> [About this exercise]:
Write out again, exactly as they stand, the line that includes "emoji_food_beverage" and all remaining lines of the entries.

Content starts

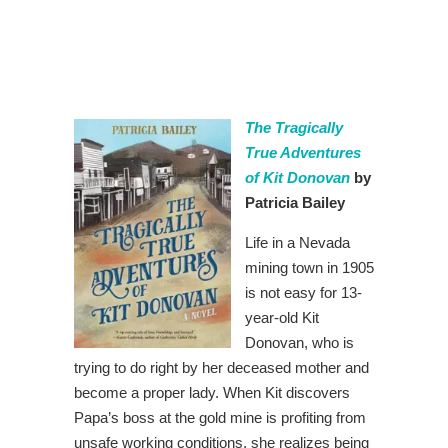
The Tragically
True Adventures
of Kit Donovan
by
Patricia Bailey
Life in a Nevada
mining town in 1905
is not easy for 13-
year-old Kit
Donovan, who is
trying to do right by her deceased mother and
become a proper lady. When Kit discovers
Papa’s boss at the gold mine is profiting from
unsafe working conditions, she realizes being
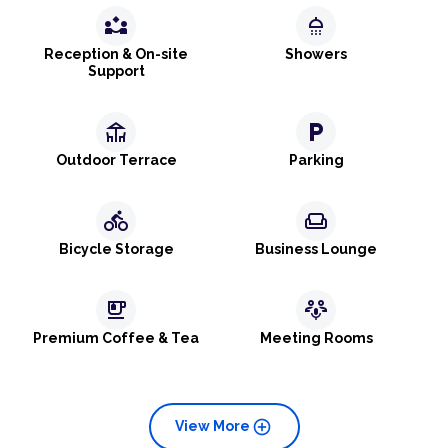
partner_exchange
shower
Reception & On-site
Showers
Support
deck
local_parking
Outdoor Terrace
Parking
directions_bike
weekend
Bicycle Storage
Business Lounge
emoji_food_beverage
adaptive_audio_mic
Premium Coffee & Tea
Meeting Rooms
add_circle
View More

Content ends

> [Task result]:
emoji_food_beverage
adaptive_audio_mic
Premium Coffee & Tea
Meeting Rooms
add_circle
View More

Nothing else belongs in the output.